Hensels Auseinandersetzung mit Kirchenmusik führt ihn in eigenen Liedkompositionen zu modaler Relativierung von Dur und Moll, vor allem aber zu musiktheoretischen Systembildungen, die sachlich schwach begründet und für das Nachdenken über Musik unergiebig sind. Mit der (1900, nicht 1905 erschienenen) „Harmonielehre“ August Halms hat all das, entgegen der Behauptung des Autors Torsten Fuchs, nichts zu tun (S. 273). Hensel ist nicht nur politisch, sondern auch in musikalischer Hinsicht ein „Identitärer“. Funktionales, relationales Denken, das auch die „Harmonielehre“, Halms erstes veröffentlichtes Buch, prägt, ist Hensel völlig fremd. Seinem Musikverständnis fehlt die Erfahrung des Instrumentalen. Er war zeit seines Lebens eingeschlossen in die Welt des Singens.

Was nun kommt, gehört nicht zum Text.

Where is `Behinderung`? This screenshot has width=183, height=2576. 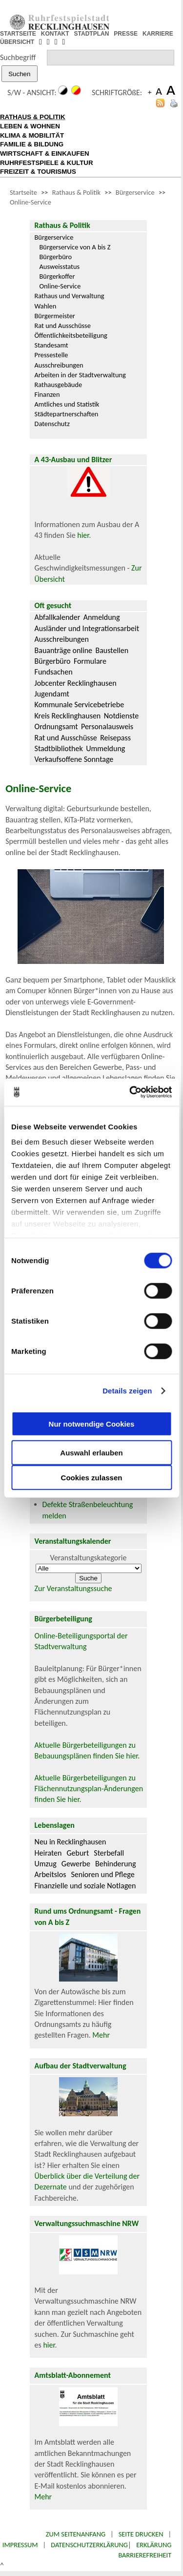 Behinderung is located at coordinates (115, 1863).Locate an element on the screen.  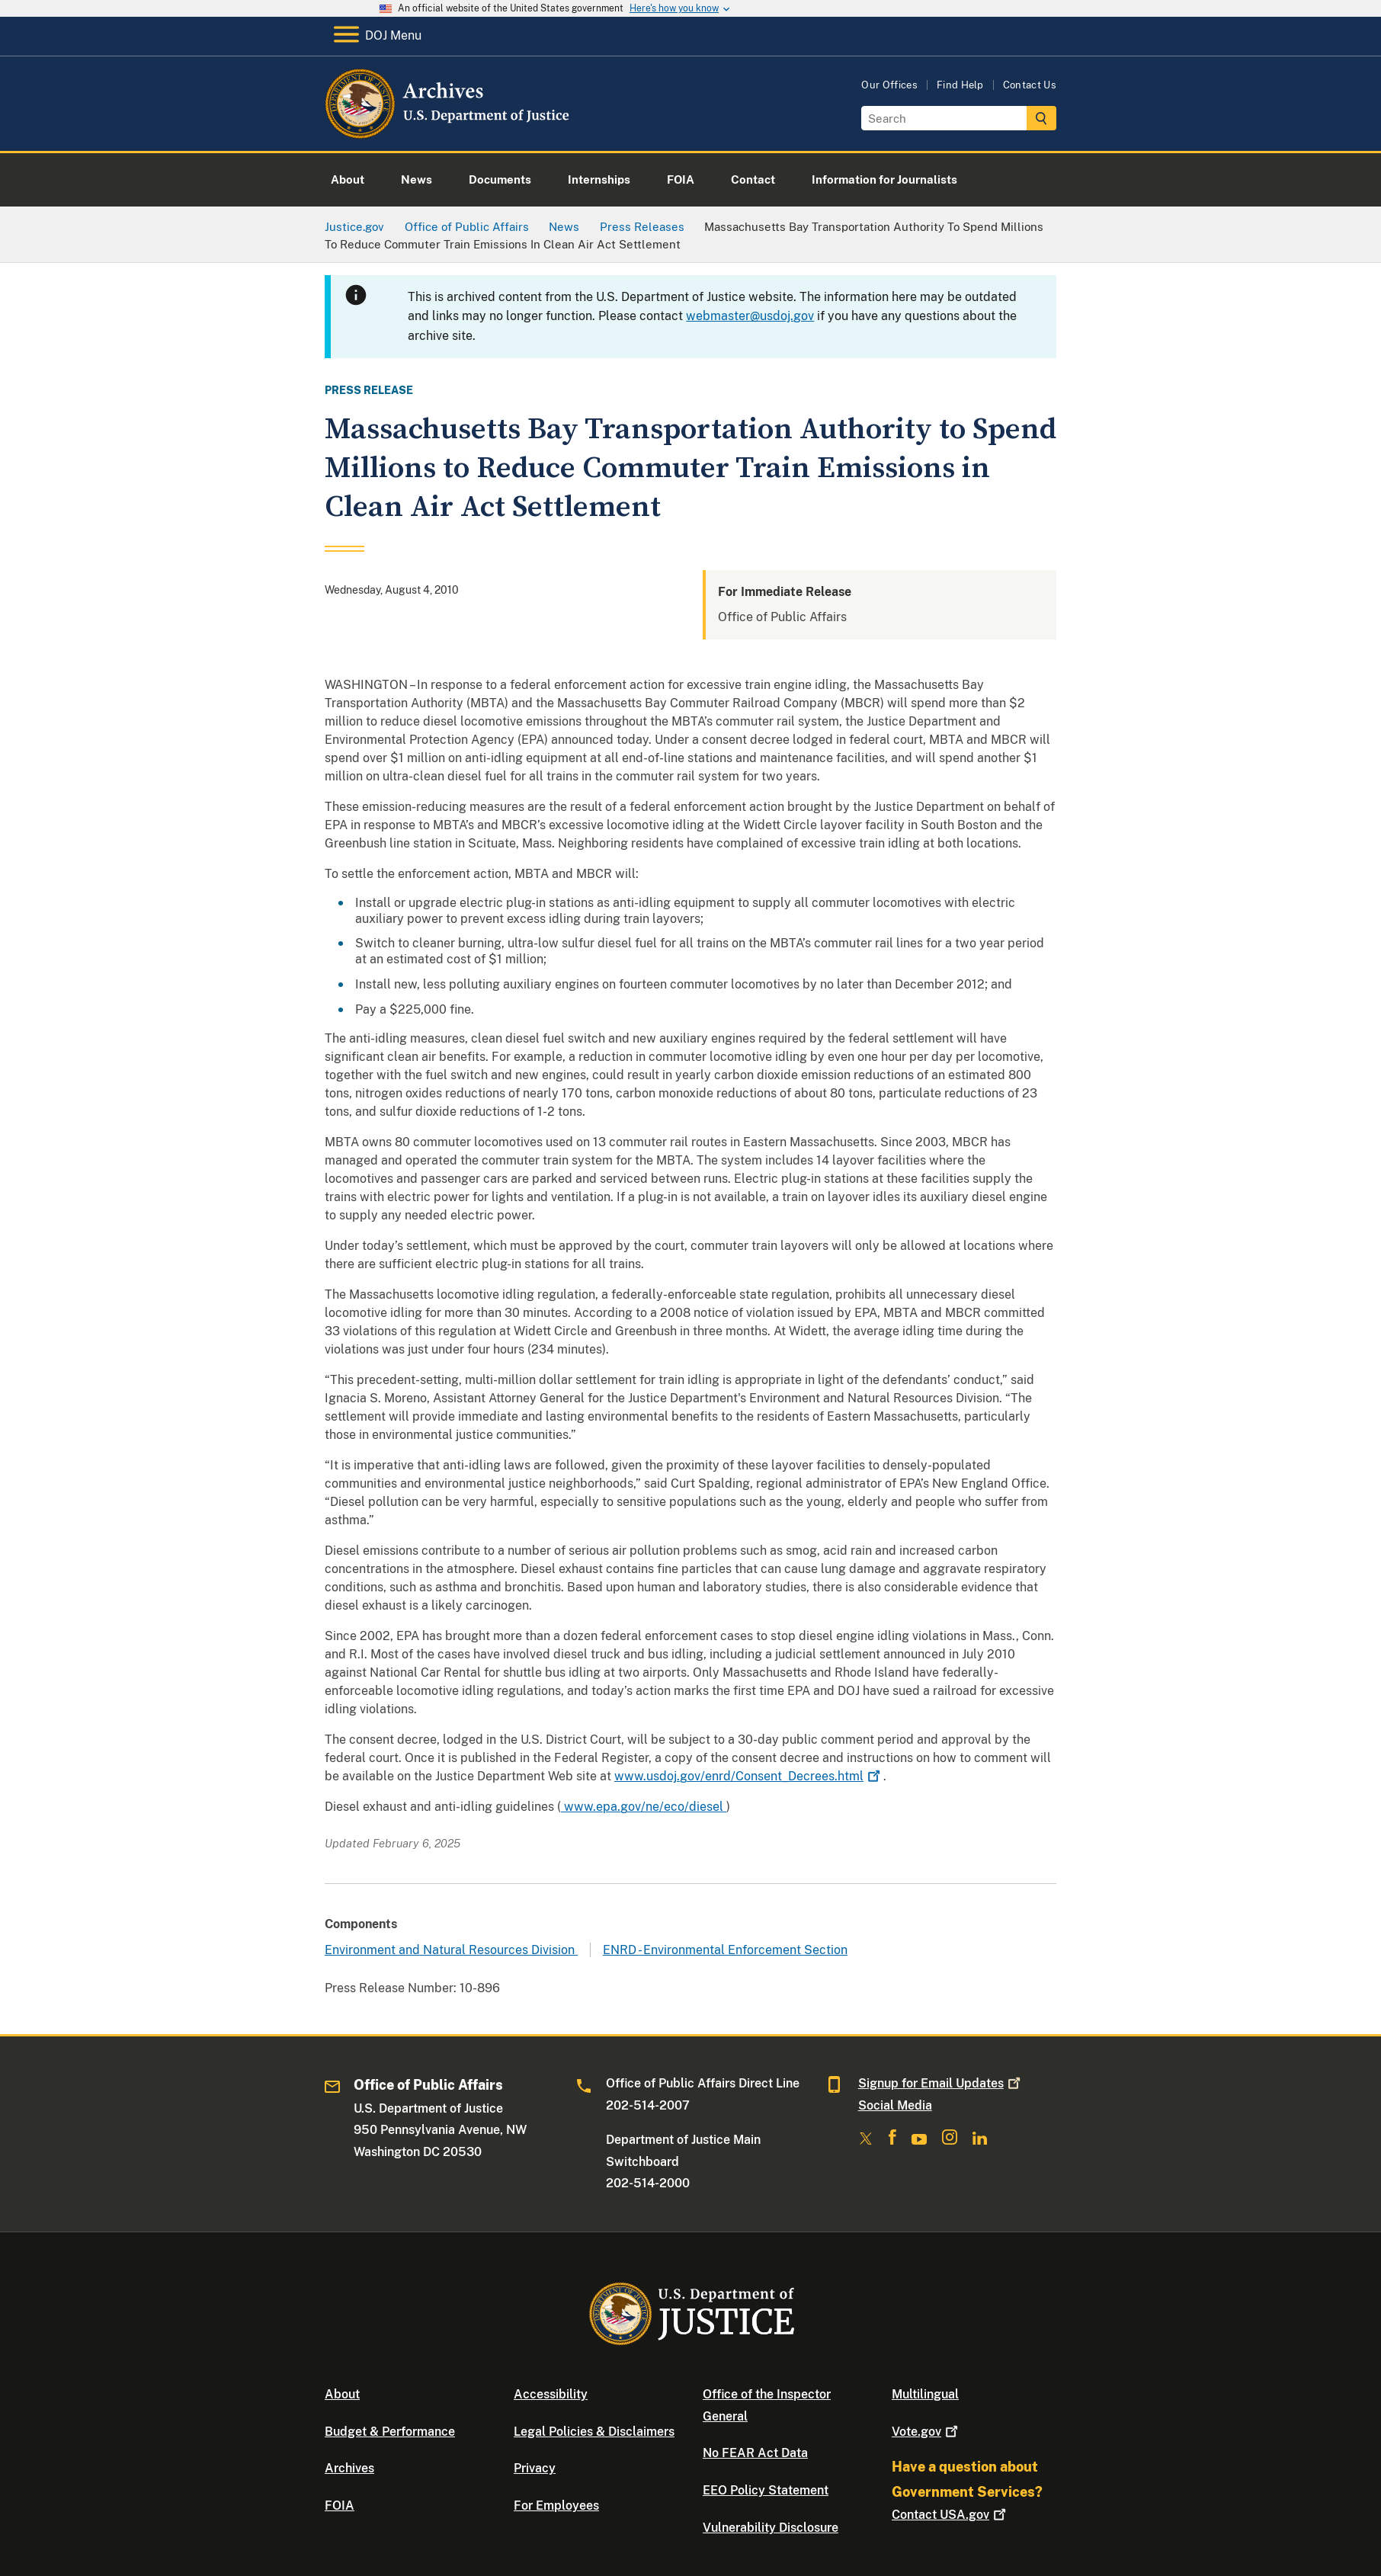
[Home] is located at coordinates (448, 133).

Hensels vokale Bornierung und ihre Folgen für immanente Aspekte der Musik wie für ihre sozialen Funktionen werden leider von keinem der Autoren des Bandes bedacht. Seine faschistische Ästhetik ist Ergebnis nicht nur politischer Prämissen, sondern beruht wesentlich auch auf der Ausblendung der Möglichkeiten, die das Musikalische sich in der Instrumentalmusik erworben hat. (Clytus Gottwald hat den Zusammenhang für die Geschichte der Vokal- und Kirchenmusik im 20. Jahrhundert in vielen Publikationen nachgezeichnet.) Dass Undine Wagner ausgerechnet der Ideologie einer ganzheitlichen Direktheit und Unmittelbarkeit des Singens mit Hilfe eines Gedichts der in der ehemaligen DDR hochgeschätzten Eva Strittmatter einen Resonanzraum gibt (S. 242), berührt merkwürdig.
Der Band ist sorgfältig redigiert. Sachliche Wiederholungen und Wiederholung von Zitaten kommen vor, stören aber nicht. Ein vermeintliches Halm-Zitat auf S. 99 ist ein Zitat im Zitat und stammt von W. H. Riehl (korrekte Quellenangabe auf S. 220). Die Dokumentenanhänge sind instruktiv. Ein Register fehlt leider.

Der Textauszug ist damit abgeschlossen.